EXERCISE:
Among the lines below, list those containing the string "Classic".

━━━━━ PROVIDED MATERIAL

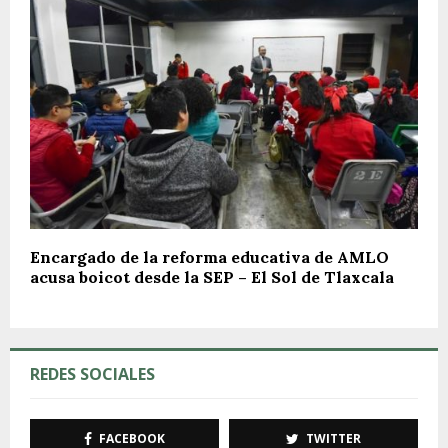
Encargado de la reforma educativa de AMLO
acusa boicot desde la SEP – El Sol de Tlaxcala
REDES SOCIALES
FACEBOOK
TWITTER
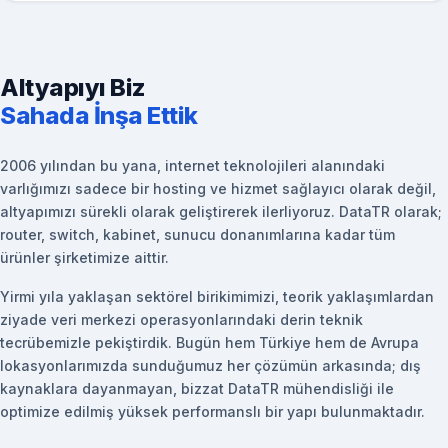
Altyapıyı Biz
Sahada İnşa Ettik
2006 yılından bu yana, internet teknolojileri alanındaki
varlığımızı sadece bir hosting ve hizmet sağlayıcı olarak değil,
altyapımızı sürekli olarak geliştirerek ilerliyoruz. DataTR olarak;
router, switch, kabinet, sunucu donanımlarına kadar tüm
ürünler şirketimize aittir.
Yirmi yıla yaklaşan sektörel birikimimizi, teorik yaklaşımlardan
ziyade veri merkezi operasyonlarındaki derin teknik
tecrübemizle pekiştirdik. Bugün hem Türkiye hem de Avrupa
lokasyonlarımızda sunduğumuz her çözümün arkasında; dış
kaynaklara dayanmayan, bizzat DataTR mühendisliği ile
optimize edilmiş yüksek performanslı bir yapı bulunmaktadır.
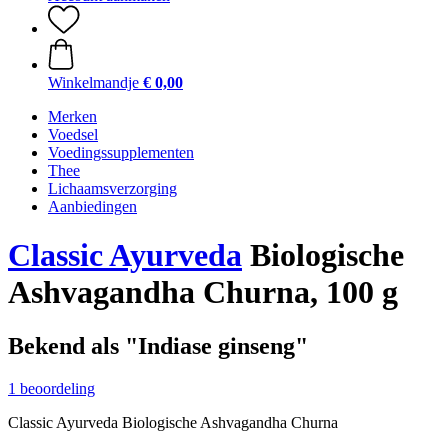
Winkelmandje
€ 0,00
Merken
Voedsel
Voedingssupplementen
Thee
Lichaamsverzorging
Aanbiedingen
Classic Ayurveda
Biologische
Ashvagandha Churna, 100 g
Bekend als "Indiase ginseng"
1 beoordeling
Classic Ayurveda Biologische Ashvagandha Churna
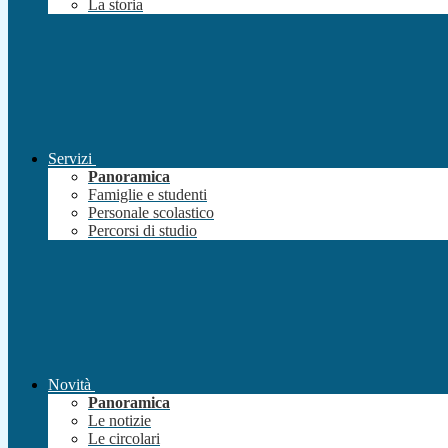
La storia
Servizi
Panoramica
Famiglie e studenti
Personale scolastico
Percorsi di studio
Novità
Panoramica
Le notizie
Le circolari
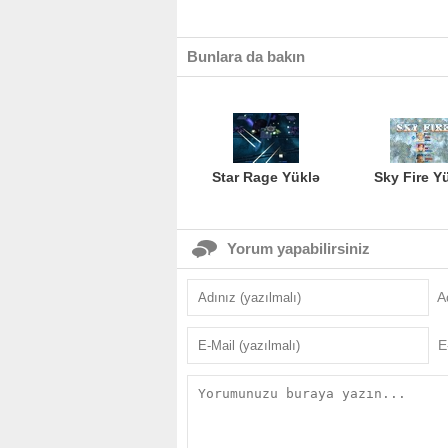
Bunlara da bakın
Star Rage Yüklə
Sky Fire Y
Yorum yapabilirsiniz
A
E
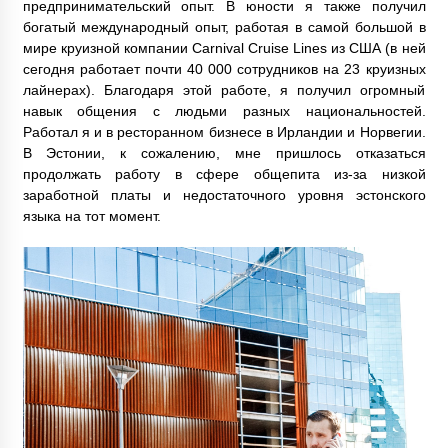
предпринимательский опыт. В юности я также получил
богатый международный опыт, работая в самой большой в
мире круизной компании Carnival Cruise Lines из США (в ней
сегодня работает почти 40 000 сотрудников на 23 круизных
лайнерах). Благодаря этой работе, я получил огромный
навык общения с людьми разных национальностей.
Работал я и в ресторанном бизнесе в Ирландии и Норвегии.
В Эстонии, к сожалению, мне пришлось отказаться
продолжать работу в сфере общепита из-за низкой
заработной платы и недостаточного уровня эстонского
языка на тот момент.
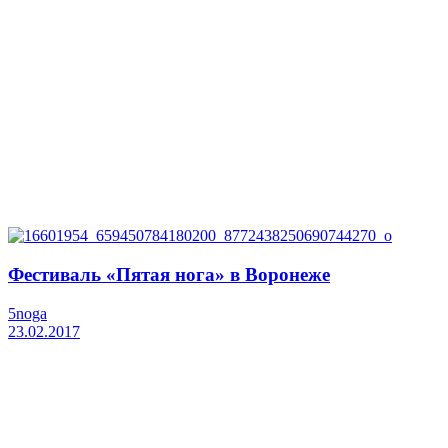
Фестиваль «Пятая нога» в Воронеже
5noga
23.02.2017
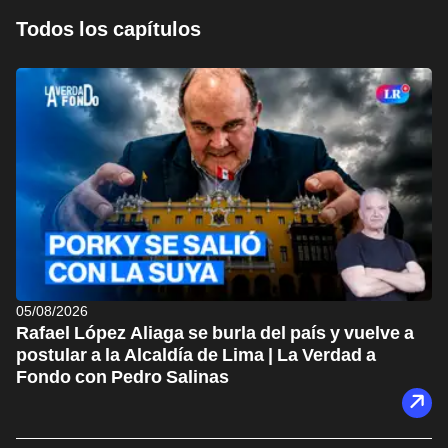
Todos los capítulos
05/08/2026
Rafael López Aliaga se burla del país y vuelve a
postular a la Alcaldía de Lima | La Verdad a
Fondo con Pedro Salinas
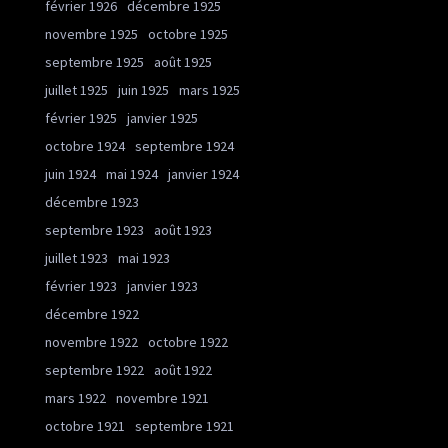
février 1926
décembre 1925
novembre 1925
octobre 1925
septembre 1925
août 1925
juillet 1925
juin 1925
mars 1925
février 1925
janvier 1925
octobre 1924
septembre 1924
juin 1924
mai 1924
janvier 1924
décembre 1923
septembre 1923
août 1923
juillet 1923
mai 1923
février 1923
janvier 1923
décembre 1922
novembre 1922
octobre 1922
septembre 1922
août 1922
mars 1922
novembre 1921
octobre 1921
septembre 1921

━━━━━━━━━━

RESPONSE AREA:
Classic Ayurveda
Classic Ayurveda Biologische Ashvagandha Churna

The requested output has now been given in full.